● Action item: Copy the material below verbatim from the line with "Все друзья и вся родня!" to the line with "банков по итогам первого квартала 2025 года.", both lines included, omitting pictures and every line outside that range.

● Provided entries:
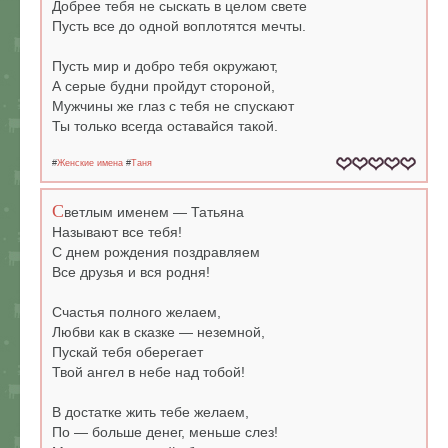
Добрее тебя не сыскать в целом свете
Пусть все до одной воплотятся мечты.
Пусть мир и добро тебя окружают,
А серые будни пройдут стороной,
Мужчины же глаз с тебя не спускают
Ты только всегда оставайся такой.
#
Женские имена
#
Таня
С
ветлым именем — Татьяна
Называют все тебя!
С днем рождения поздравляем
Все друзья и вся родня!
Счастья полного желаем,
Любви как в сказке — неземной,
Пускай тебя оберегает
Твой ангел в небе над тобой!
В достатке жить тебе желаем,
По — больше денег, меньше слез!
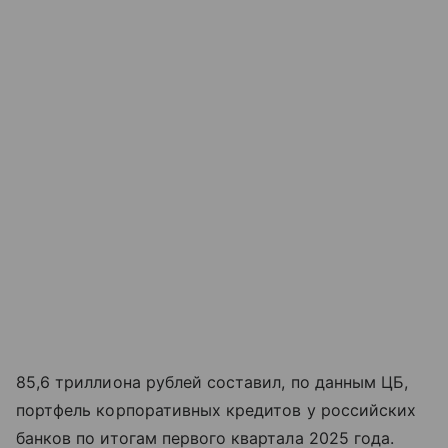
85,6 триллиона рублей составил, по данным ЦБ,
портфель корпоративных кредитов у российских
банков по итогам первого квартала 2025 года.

---

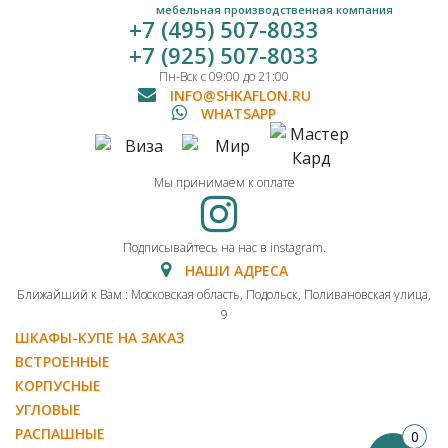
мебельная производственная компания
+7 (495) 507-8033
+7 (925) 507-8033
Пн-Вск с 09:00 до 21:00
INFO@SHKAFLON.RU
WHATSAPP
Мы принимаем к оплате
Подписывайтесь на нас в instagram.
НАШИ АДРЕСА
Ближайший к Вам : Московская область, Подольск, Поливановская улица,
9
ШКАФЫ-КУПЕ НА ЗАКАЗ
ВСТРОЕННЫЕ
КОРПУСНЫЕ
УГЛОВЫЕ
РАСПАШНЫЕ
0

---

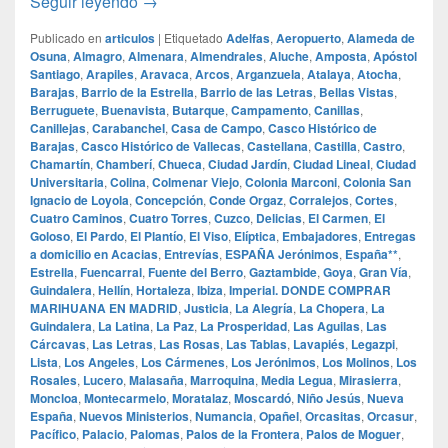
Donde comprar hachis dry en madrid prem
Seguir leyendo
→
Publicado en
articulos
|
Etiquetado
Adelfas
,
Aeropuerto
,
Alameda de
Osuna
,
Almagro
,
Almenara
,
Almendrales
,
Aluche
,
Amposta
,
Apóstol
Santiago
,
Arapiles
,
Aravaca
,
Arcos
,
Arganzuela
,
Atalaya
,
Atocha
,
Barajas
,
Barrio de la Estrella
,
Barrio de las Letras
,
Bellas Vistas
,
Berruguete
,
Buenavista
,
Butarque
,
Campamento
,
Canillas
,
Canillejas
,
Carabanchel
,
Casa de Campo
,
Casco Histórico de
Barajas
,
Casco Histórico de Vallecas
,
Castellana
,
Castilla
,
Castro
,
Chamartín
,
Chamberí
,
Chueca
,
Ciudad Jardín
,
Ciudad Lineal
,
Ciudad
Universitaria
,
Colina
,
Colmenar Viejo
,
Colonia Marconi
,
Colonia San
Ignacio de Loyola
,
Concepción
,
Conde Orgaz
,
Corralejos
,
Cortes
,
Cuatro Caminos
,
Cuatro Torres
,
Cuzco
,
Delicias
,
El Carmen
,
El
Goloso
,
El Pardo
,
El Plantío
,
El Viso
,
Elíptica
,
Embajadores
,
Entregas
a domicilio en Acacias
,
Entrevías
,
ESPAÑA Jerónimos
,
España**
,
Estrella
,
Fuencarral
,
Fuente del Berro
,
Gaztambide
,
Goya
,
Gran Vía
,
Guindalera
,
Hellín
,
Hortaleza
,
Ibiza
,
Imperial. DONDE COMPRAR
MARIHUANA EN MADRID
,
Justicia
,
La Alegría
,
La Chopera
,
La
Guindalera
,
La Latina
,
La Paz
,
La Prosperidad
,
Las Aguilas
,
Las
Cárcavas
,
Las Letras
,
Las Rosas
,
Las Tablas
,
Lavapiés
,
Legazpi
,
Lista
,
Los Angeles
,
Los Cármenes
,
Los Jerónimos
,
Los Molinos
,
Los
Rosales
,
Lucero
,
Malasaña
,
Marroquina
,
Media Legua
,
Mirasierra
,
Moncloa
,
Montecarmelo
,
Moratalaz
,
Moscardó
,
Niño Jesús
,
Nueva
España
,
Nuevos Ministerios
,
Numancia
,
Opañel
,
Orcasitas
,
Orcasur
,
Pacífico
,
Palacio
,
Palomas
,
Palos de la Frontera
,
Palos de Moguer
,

● Answer to this exercise:
Все друзья и вся родня!
Счастья полного желаем,
Любви как в сказке — неземной,
Пускай тебя оберегает
Твой ангел в небе над тобой!
В достатке жить тебе желаем,
По — больше денег, меньше слез!
85,6 триллиона рублей составил, по данным ЦБ,
портфель корпоративных кредитов у российских
банков по итогам первого квартала 2025 года.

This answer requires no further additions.